• Problem to solve
Your answer must contain each line of the listing in which "that" appears, copied in full.

• Extracted information
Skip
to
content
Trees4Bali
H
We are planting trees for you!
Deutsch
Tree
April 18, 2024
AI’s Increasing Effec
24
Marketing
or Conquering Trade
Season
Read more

==

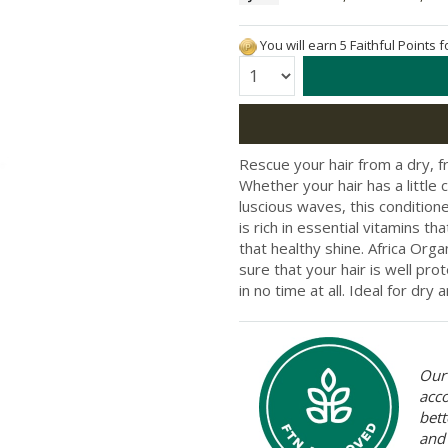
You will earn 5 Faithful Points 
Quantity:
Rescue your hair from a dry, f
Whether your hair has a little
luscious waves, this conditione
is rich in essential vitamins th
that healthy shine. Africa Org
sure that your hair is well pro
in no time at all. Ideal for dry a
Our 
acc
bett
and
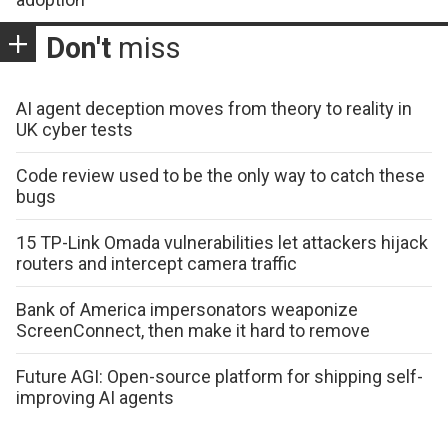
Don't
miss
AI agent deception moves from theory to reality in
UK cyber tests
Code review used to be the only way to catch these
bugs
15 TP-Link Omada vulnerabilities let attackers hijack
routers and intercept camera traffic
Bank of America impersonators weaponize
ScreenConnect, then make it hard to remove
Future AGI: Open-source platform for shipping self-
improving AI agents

• Result of this exercise
that healthy shine. Africa Org
sure that your hair is well pro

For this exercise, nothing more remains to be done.